I read with great interest your News feature “Dual identities”, bringing together intriguing results that are starting to emerge in a relatively unrecognized area of human genetics, chimaerism and mosaicism1. It did not, however, cover single-gene mutations leading to somatic mosaicism, or germline mosaicism. I would like to draw readers' attention to these developments because the clinical significance of these observations is probably more far-reaching than previously thought.
One of the initial lines of evidence implicating germline mosaicism in single-gene disorders was haplotype-analysis-based detection of the transmission of a muscular dystrophy gene by an unaffected male2. Today, we know that a significant number of boys born with Duchenne muscular dystrophy are members of families in which one parent carries the disease-causing mutation only in his or her germ cells, an important issue in genetic counselling. It is increasingly being realized that mosaicism in germ cells can be an important underlying cause of disease in a growing number of genetic disorders3.
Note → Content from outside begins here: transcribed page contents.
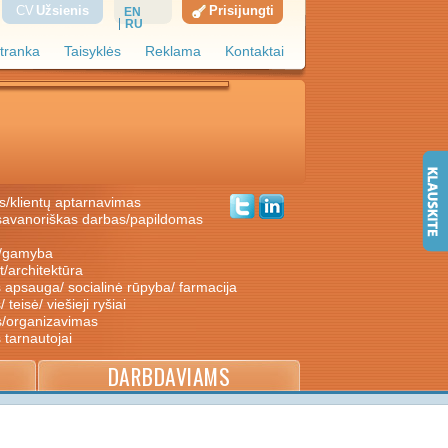
CV
Užsienis
Prisijungti
EN
RU
tranka
Taisyklės
Reklama
Kontaktai
s/klientų aptarnavimas
ė/gamyba
nt/architektūra
s apsauga/ socialinė rūpyba/ farmacija
/ teisė/ viešieji ryšiai
s/organizavimas
s tarnautojai
DARBDAVIAMS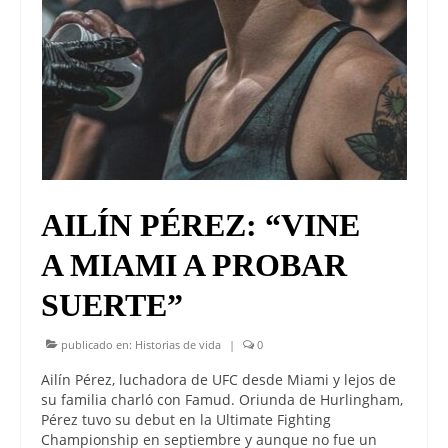
AILÍN PÉREZ: “VINE
A MIAMI A PROBAR
SUERTE”
publicado en:
Historias de vida
|
0
Ailín Pérez, luchadora de UFC desde Miami y lejos de
su familia charló con Famud. Oriunda de Hurlingham,
Pérez tuvo su debut en la Ultimate Fighting
Championship en septiembre y aunque no fue un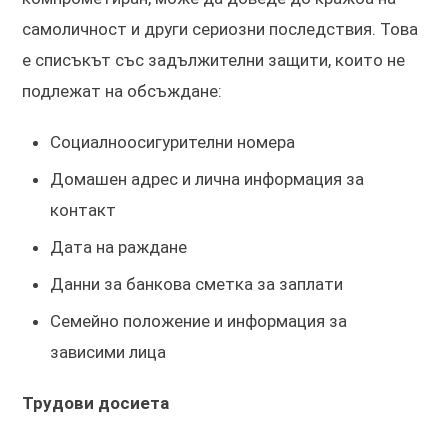
самоличност и други сериозни последствия. Това
е списъкът със задължителни защити, които не
подлежат на обсъждане:
Социалноосигурителни номера
Домашен адрес и лична информация за
контакт
Дата на раждане
Данни за банкова сметка за заплати
Семейно положение и информация за
зависими лица
Трудови досиета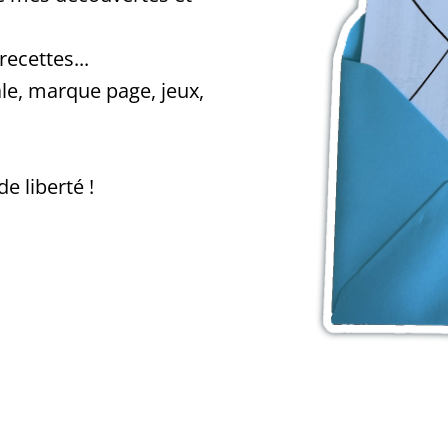
ecettes...
ale, marque page, jeux,
e liberté !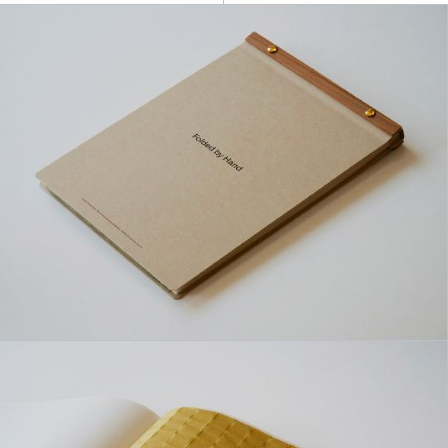
Agence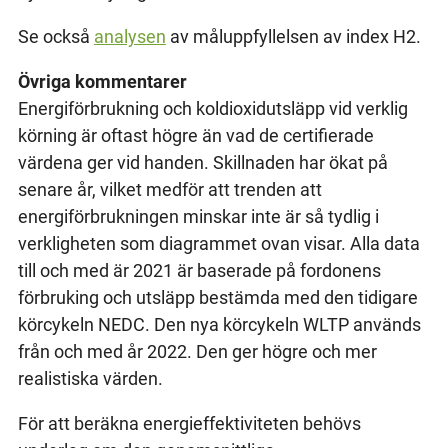
Se också
analysen
av måluppfyllelsen av index H2.
Övriga kommentarer
Energiförbrukning och koldioxidutsläpp vid verklig
körning är oftast högre än vad de certifierade
värdena ger vid handen. Skillnaden har ökat på
senare år, vilket medför att trenden att
energiförbrukningen minskar inte är så tydlig i
verkligheten som diagrammet ovan visar. Alla data
till och med är 2021 är baserade på fordonens
förbruking och utsläpp bestämda med den tidigare
körcykeln NEDC. Den nya körcykeln WLTP används
från och med år 2022. Den ger högre och mer
realistiska värden.
För att beräkna energieffektiviteten behövs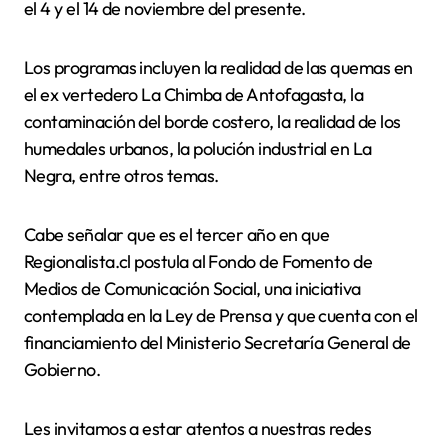
el 4 y el 14 de noviembre del presente.
Los programas incluyen la realidad de las quemas en
el ex vertedero La Chimba de Antofagasta, la
contaminación del borde costero, la realidad de los
humedales urbanos, la polución industrial en La
Negra, entre otros temas.
Cabe señalar que es el tercer año en que
Regionalista.cl postula al Fondo de Fomento de
Medios de Comunicación Social, una iniciativa
contemplada en la Ley de Prensa y que cuenta con el
financiamiento del Ministerio Secretaría General de
Gobierno.
Les invitamos a estar atentos a nuestras redes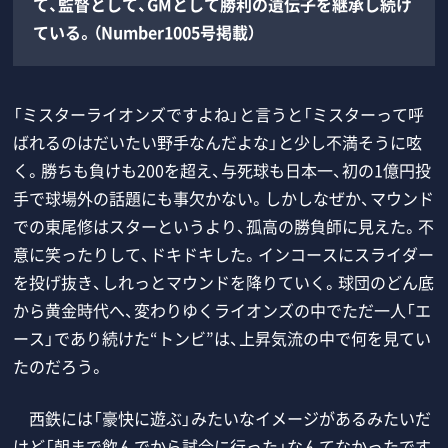
て、監督として、GMとして勝利の遺伝子を継承し続け
ている。（Number1005号掲載）
「ミスターライオンズですよね」と言うと「ミスターって呼
ばれるのはだいたい野手なんだよな」と少し不満そうに呟
く。勝ちも負けも200を超え、与死球も日本一、初の1億円投
手で球場外の話題にも事欠かない。しかしなぜか、マウンド
での東尾修はスターというより、孤高の勝負師に見えた。不
意に笑ったりして、ドキドキした。インコースにスライダー
を投げ抜き、しれっとマウンドを降りていく。球団のどん底
から黄金時代へ、変わりゆくライオンズの中でただ一人「エ
ース」であり続けた“トンビ”は、上昇気流の中で何を見てい
たのだろう。
西鉄には「豪快に遊ぶ」みたいなイメージがあるみたいだ
けど「朝まで飲んでから試合に行った」なんてなかったです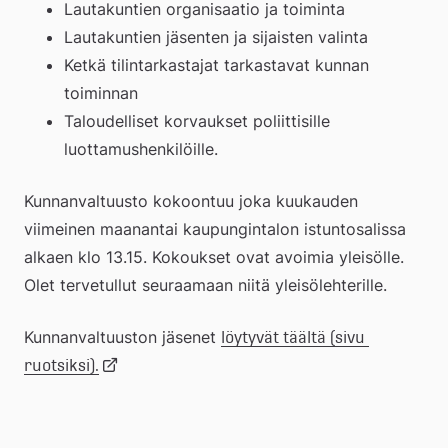
Lautakuntien organisaatio ja toiminta
Lautakuntien jäsenten ja sijaisten valinta
Ketkä tilintarkastajat tarkastavat kunnan 
toiminnan
Taloudelliset korvaukset poliittisille 
luottamushenkilöille.
Kunnanvaltuusto kokoontuu joka kuukauden 
viimeinen maanantai kaupungintalon istuntosalissa 
alkaen klo 13.15. Kokoukset ovat avoimia yleisölle. 
Olet tervetullut seuraamaan niitä yleisölehterille. 
Kunnanvaltuuston jäsenet 
löytyvät täältä (sivu 
Länk
ruotsiksi).
till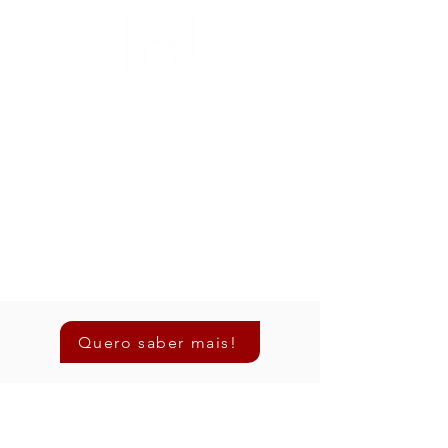
Ágil
Criamos uma ferramenta que nos permite
ser flexíveis e compatíveis com todos os
ambientes que nossos usuários possam
ter, seja uma pequena, média ou grande
empresa, em ambientes on-premises ou
na nuvem.
Quero saber mais!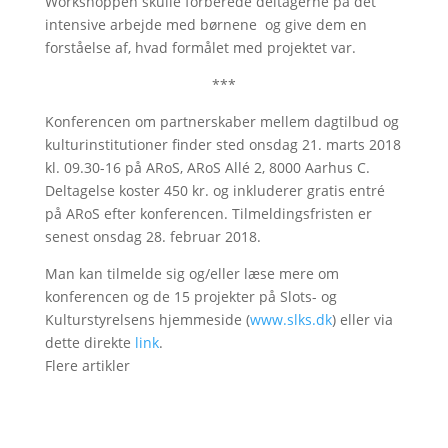
Workshoppen skulle forberede deltagerne på det
intensive arbejde med børnene og give dem en
forståelse af, hvad formålet med projektet var.
***
Konferencen om partnerskaber mellem dagtilbud og
kulturinstitutioner finder sted onsdag 21. marts 2018
kl. 09.30-16 på ARoS, ARoS Allé 2, 8000 Aarhus C.
Deltagelse koster 450 kr. og inkluderer gratis entré
på ARoS efter konferencen. Tilmeldingsfristen er
senest onsdag 28. februar 2018.
Man kan tilmelde sig og/eller læse mere om
konferencen og de 15 projekter på Slots- og
Kulturstyrelsens hjemmeside (
www.slks.dk
) eller via
dette direkte
link
.
Flere artikler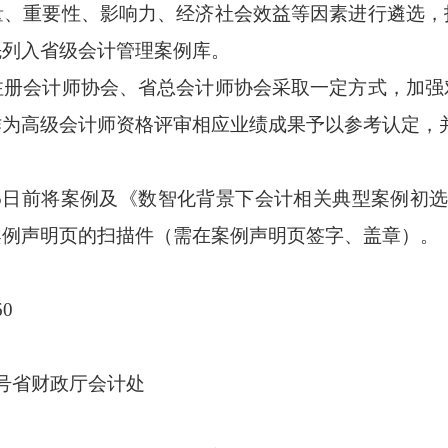
量、重要性、影响力、经济社会效益等因素进行遴选，
先列入省级会计管理案例库。
注册会计师协会、省总会计师协会采取一定方式，加强
作为高级会计师资格评审相应业绩成果予以参考认定，
月15日前将案例及《数智化背景下会计相关典型案例初
案例声明页的扫描件（需在案例声明页签字、盖章）。
60
号省财政厅会计处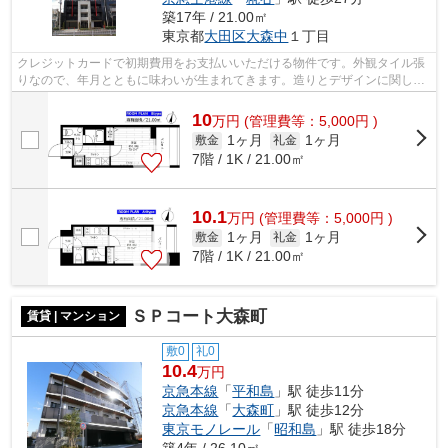
築17年 / 21.00㎡
東京都
大田区
大森中
１丁目
クレジットカードで初期費用をお支払いいただける物件です。外観タイル張
りなので、年月とともに味わいが生まれてきます。造りとデザインに関し
て、自信をもって情報を提供できるマン...
10
万
円
(管理費等：5,000円 )
1ヶ月
1ヶ月
敷金
礼金
7階 / 1K / 21.00㎡
10.1
万
円
(管理費等：5,000円 )
1ヶ月
1ヶ月
敷金
礼金
7階 / 1K / 21.00㎡
ＳＰコート大森町
賃貸 | マンション
敷0
礼0
10.4
万円
京急本線
「
平和島
」駅 徒歩11分
京急本線
「
大森町
」駅 徒歩12分
東京モノレール
「
昭和島
」駅 徒歩18分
With respect to somatic mosaicism, we are now beginning to understand the biological mechanism by which some boys with X-linked dominant diseases such as Rett syndrome4 and incontinentia pigmenti5 survive.
Although it is not clear whether single-gene mutations mainly occur as a postzygotic event or before fertilization at the half-chromatid stage6, the presence of an X-linked dominant disease in a male is an important diagnostic sign of somatic mosaicism.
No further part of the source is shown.